Several students collapsed recently due to heat in South Sudan. Photo: Others
South Sudan has closed all schools for two weeks due to an ongoing extreme heatwave that has caused some students to collapse.

This is the second time the country—which faces extreme effects from climate change, including flooding during the rainy season—has closed schools during a heatwave in February and March.

''An average of 12 students had been collapsing in Juba city every day," Deputy Education Minister Martin Tako Moi said on Thursday.

Most schools in South Sudan have makeshift structures made with iron sheets and do not have electricity that could power cooling systems.

Rising temperatures

Environment Minister Josephine Napwon Cosmos, on Thursday, urged residents to stay indoors and drink water as temperatures were expected to rise as high as 42 degrees Celsius (107.6 degrees Fahrenheit).

Napwon proposed that government employees “work in shifts” to avoid heat strokes.

Education workers have urged the government to consider amending the school calendar so that schools close in February and resume in April when the temperatures decline.

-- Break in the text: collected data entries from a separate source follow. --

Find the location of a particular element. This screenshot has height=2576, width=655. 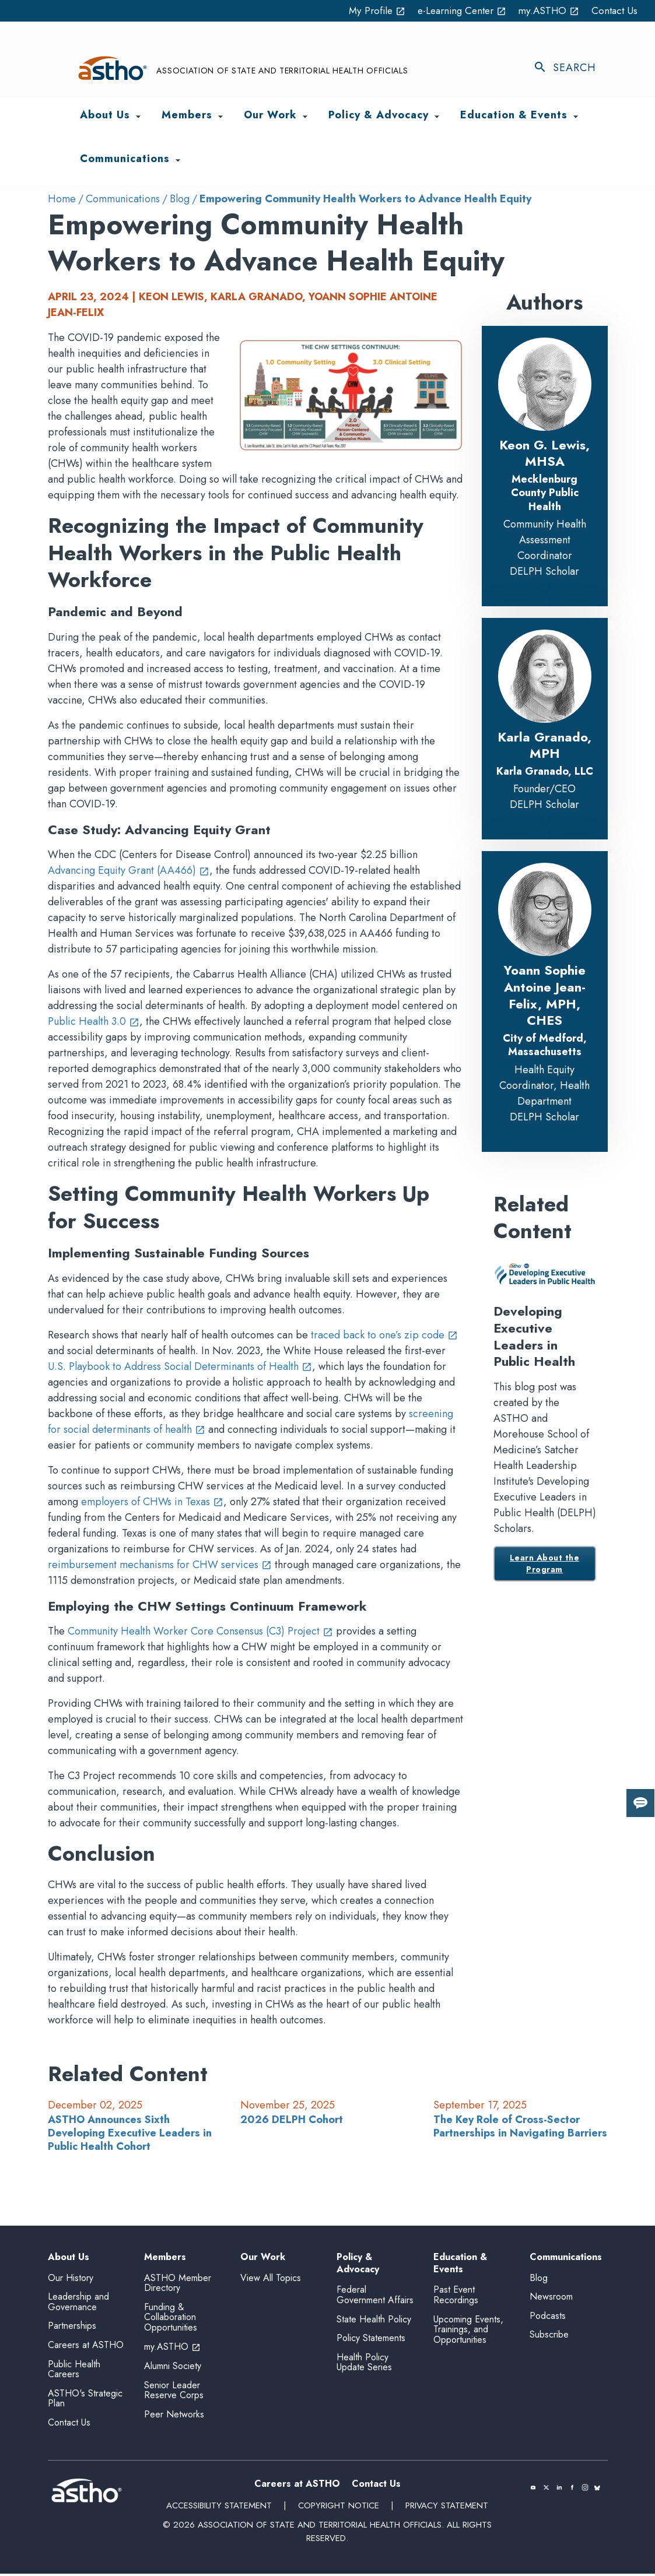

Upcoming Events, Trainings, and Opportunities is located at coordinates (468, 2332).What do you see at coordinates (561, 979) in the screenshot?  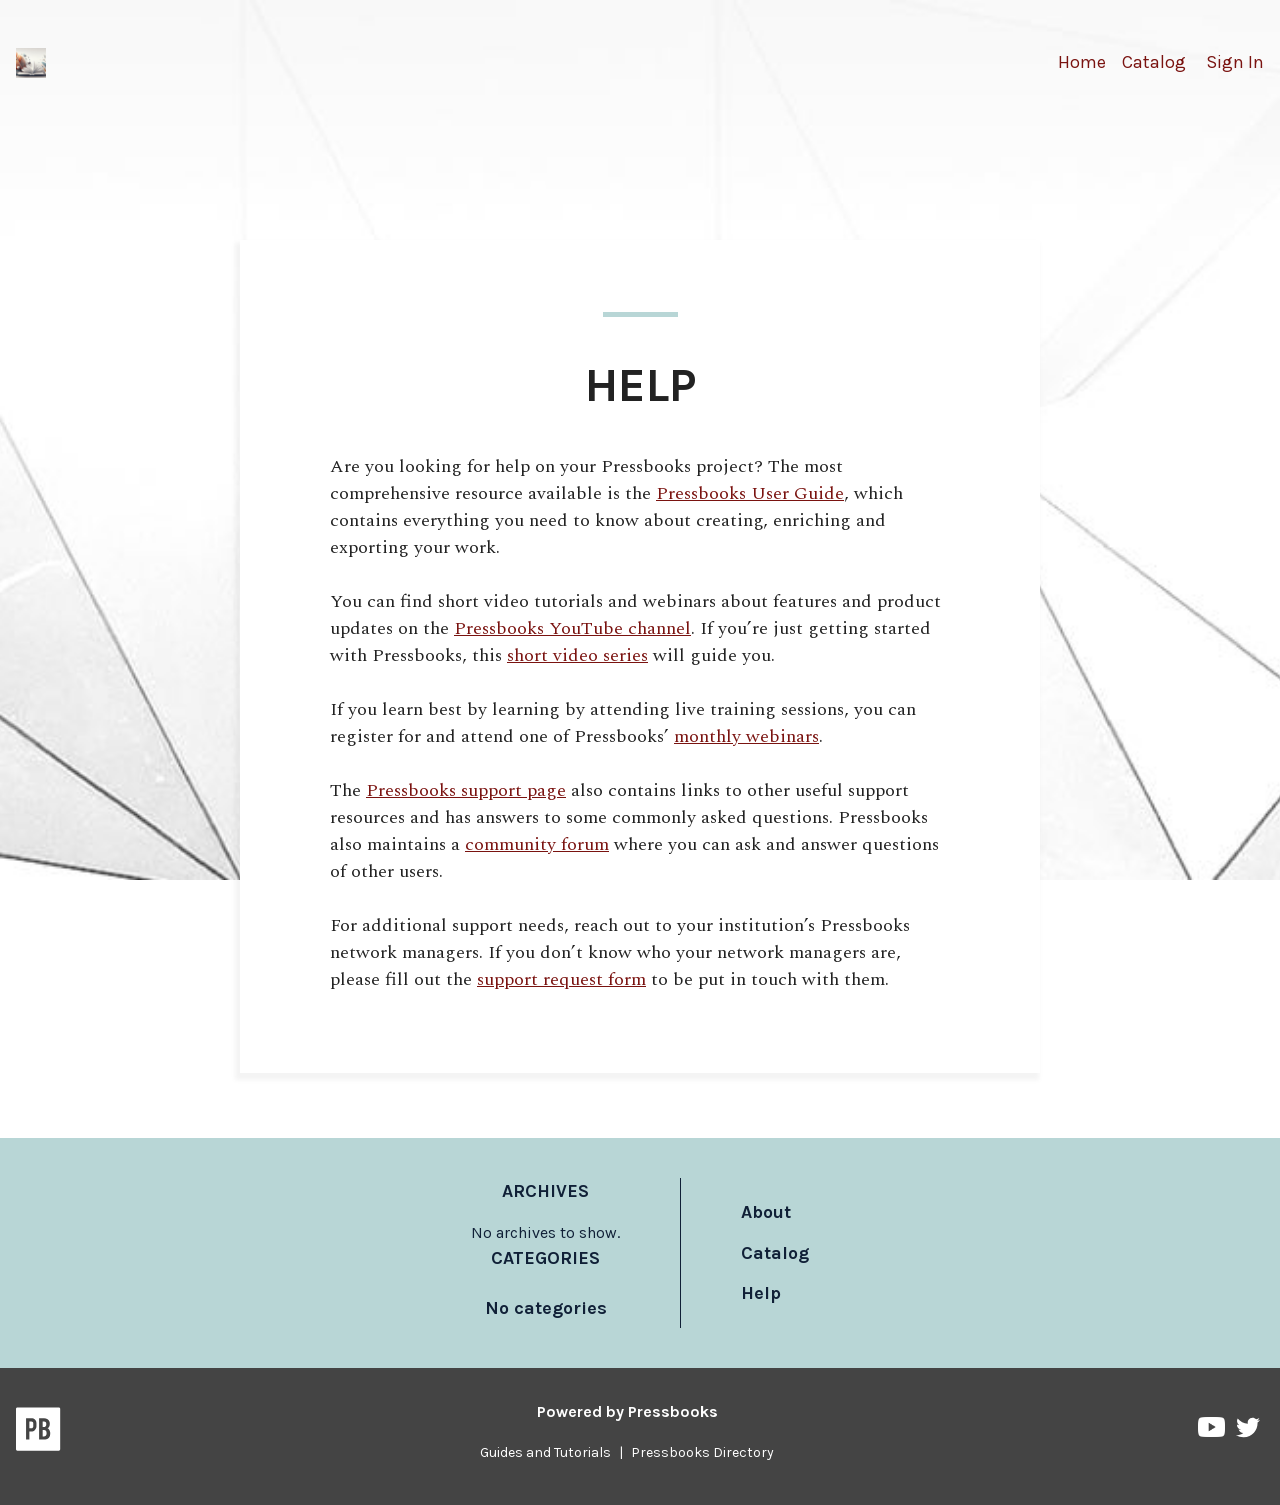 I see `support request form` at bounding box center [561, 979].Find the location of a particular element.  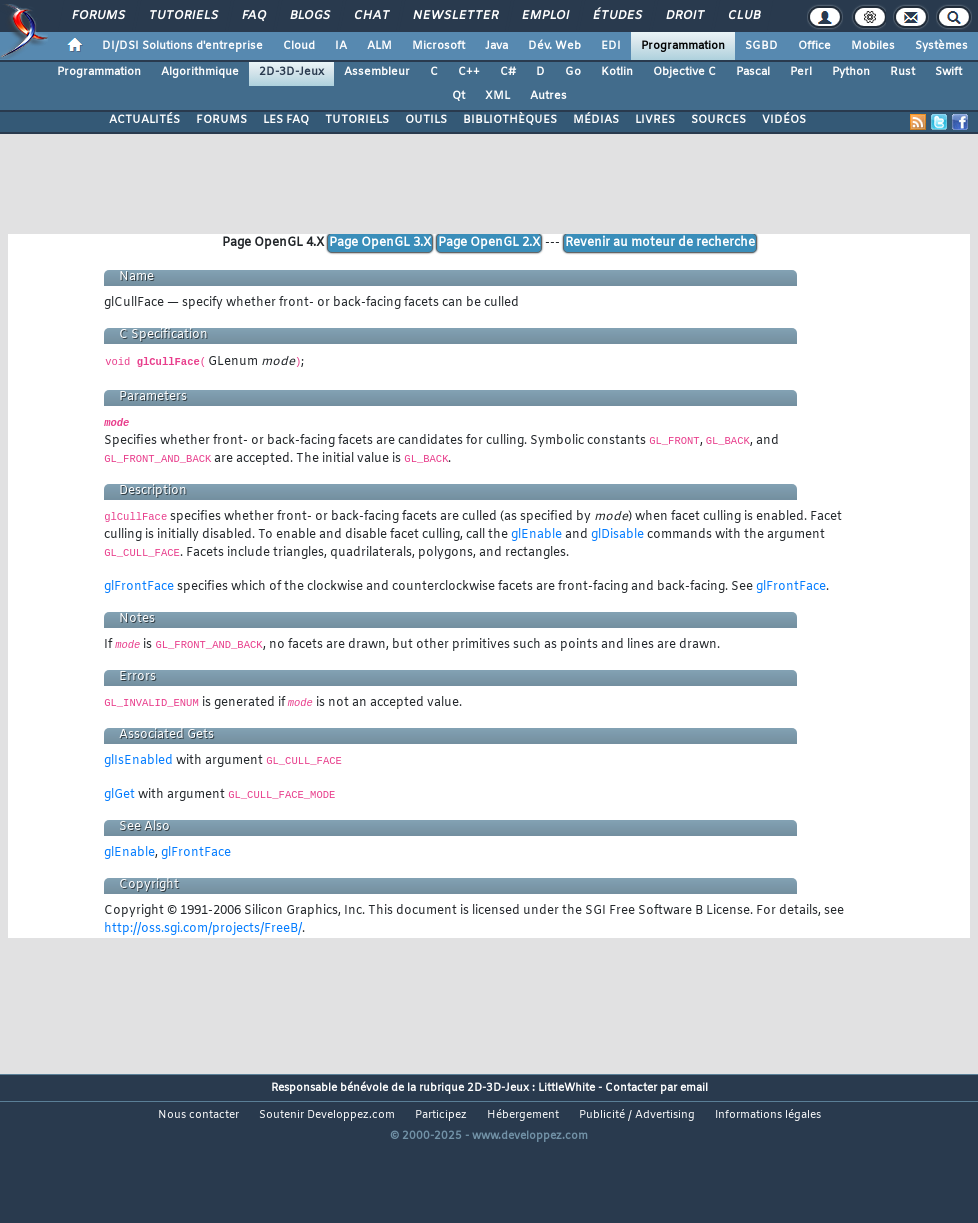

Perl is located at coordinates (801, 72).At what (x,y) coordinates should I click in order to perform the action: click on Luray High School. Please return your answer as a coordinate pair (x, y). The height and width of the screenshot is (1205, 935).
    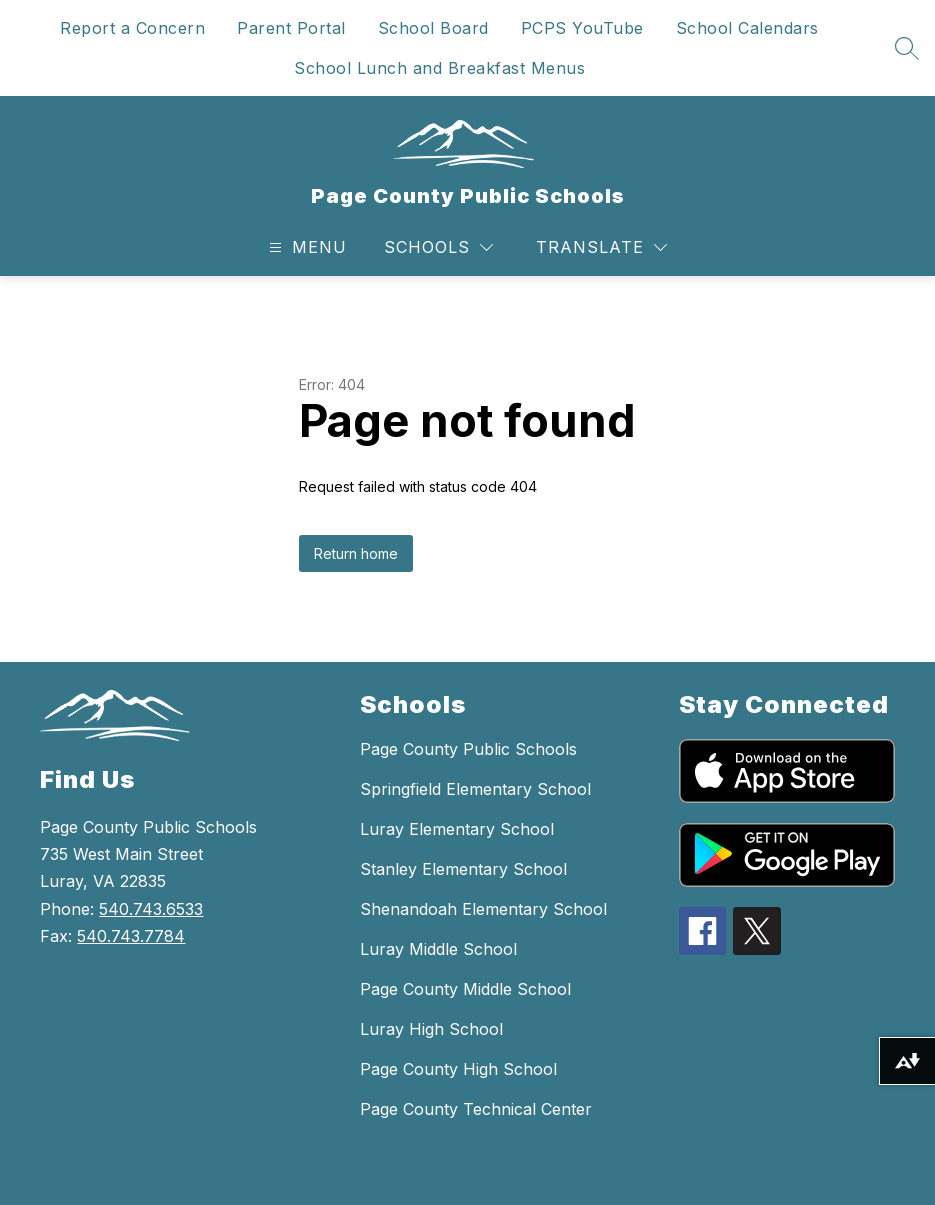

Abraham Kuol Nyuon, the dean of the Graduate College at the University of Juba, told The Associated Press that the calendar should be localised based on the weather in the 10 states.

Natural disasters

Episodes of drought and increasingly extreme rainfall are adding to already difficult living conditions in South Sudan, which got independence from Sudan in 2011.

Scientists say that recurring heatwaves are a clear marker of global warming and that these heatwaves are set to become more frequent, longer and more intense.

South Sudan has endured persistent natural disasters, famine, economic collapse and communal conflict.